Case ID: ad2d_187/html/0287-01.html
Source: Caselaw Access Project
Author: {"author": "", "license": "Public Domain", "url": "https://static.case.law/"}
Date Created: 2024-08-24T03:29:51.129683

H.M. Hughes Co., Inc., Respondent, v Carmania Corp., N.V., Appellant, et al., Defendants.
   Order, Supreme Court, New York County (Carmen B. Ciparick, J.), entered December 2,1991, which granted plaintiffs motion to resettle an order of the same court entered July 30, 1991, so as to, inter alia, extend the duration of a notice of pendency for an additional three-year period, nunc pro tunc, as of the date of the original order, unanimously affirmed, with costs.
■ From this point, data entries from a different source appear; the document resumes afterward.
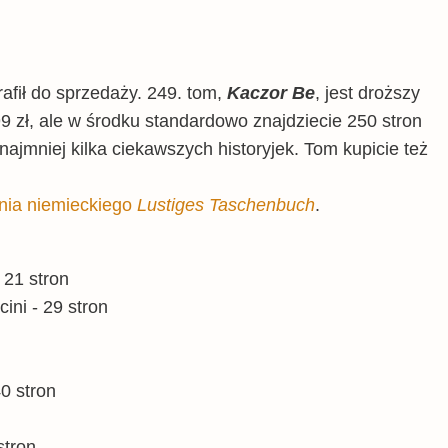
rafił do sprzedaży. 249. tom,
Kaczor Be
, jest droższy
9 zł, ale w środku standardowo znajdziecie 250 stron
ajmniej kilka ciekawszych historyjek. Tom kupicie też
nia niemieckiego
Lustiges Taschenbuch
.
 21 stron
cini - 29 stron
40 stron
stron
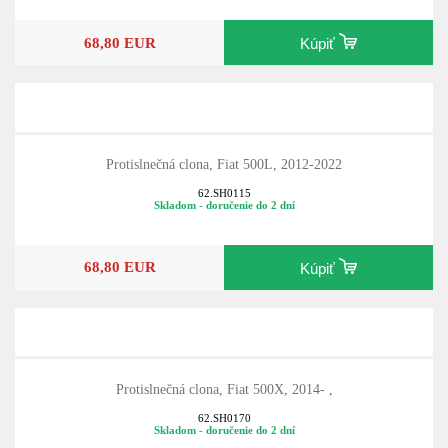
68,80 EUR
Kúpiť
Protislnečná clona, Fiat 500L, 2012-2022
62.SH0115
Skladom - doručenie do 2 dní
68,80 EUR
Kúpiť
Protislnečná clona, Fiat 500X, 2014- ,
62.SH0170
Skladom - doručenie do 2 dní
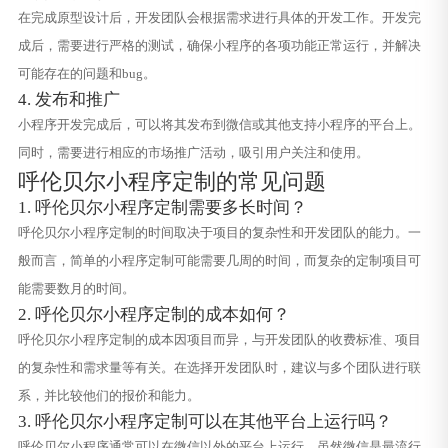
在完成原型设计后，开发团队会根据需求进行具体的开发工作。开发完
成后，需要进行严格的测试，确保小程序的各项功能正常运行，并解决
可能存在的问题和bug。
4. 发布和推广
小程序开发完成后，可以将其发布到微信或其他支持小程序的平台上。
同时，需要进行相应的市场推广活动，吸引用户关注和使用。
呼伦贝尔小程序定制的常见问题
1. 呼伦贝尔小程序定制需要多长时间？
呼伦贝尔小程序定制的时间取决于项目的复杂性和开发团队的能力。一
般而言，简单的小程序定制可能需要几周的时间，而复杂的定制项目可
能需要数月的时间。
2. 呼伦贝尔小程序定制的成本如何？
呼伦贝尔小程序定制的成本因项目而异，与开发团队的收费标准、项目
的复杂性和需求量等有关。在选择开发团队时，建议与多个团队进行联
系，并比较他们的报价和能力。
3. 呼伦贝尔小程序定制可以在其他平台上运行吗？
呼伦贝尔小程序通常可以在微信以外的平台上运行。虽然微信是最流行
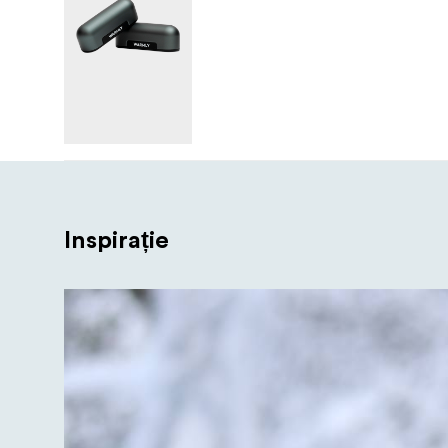
Inspirație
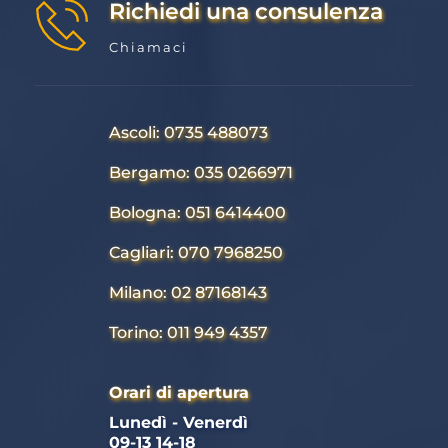
Richiedi una consulenza
Chiamaci
Ascoli: 0735 488073
Bergamo: 035 0266971
Bologna: 051 6414400
Cagliari: 070 7968250
Milano: 02 87168143
Torino: 011 949 4357
Orari di apertura
Lunedì - Venerdì 
09-13 14-18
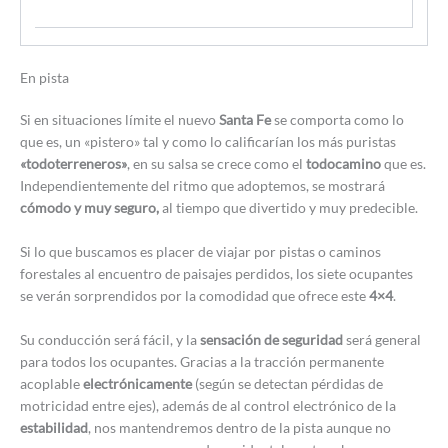
En pista
Si en situaciones límite el nuevo
Santa Fe
se comporta como lo
que es, un «pistero» tal y como lo calificarían los más puristas
«todoterreneros»
, en su salsa se crece como el
todocamino
que es.
Independientemente del ritmo que adoptemos, se mostrará
cómodo y muy seguro,
al tiempo que divertido y muy predecible.
Si lo que buscamos es placer de viajar por pistas o caminos
forestales al encuentro de paisajes perdidos, los siete ocupantes
se verán sorprendidos por la comodidad que ofrece este
4×4
.
Su conducción será fácil, y la
sensación de seguridad
será general
para todos los ocupantes. Gracias a la tracción permanente
acoplable
electrónicamente
(según se detectan pérdidas de
motricidad entre ejes), además de al control electrónico de la
estabilidad
, nos mantendremos dentro de la pista aunque no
Plaintiff timely obtained and filed an order extending its notice of pendency, but because the subject property was not described, the County Clerk did not index and record the order but instead returned it to plaintiff after the original notice of pendency had lapsed. Under these circumstances, the resettled order extending the notice and directing that it be recorded and indexed nunc pro tunc as of the date of filing of the first extension order was properly made (Sanders & Assocs. v Hague Dev. Corp., 131 AD2d 462). CPLR 6513 directs that the order "shall be filed, recorded and indexed before expiration of the prior period”, which we read as a directive binding on the County Clerk (see, Manton v Brooklyn & Flatbush Realty Co., 217 NY 284, 287). Assuming that plaintiff was remiss in omitting the block and lot number from the face of the original extension order, it was the County Clerk’s failure promptly to reject the document that prevented plaintiff from timely curing the omission. Moreover, the index number did not change and so the block and lot number was only a minor omission. Concur—Wallach, J. P., Kupferman, Asch and Rubin, JJ.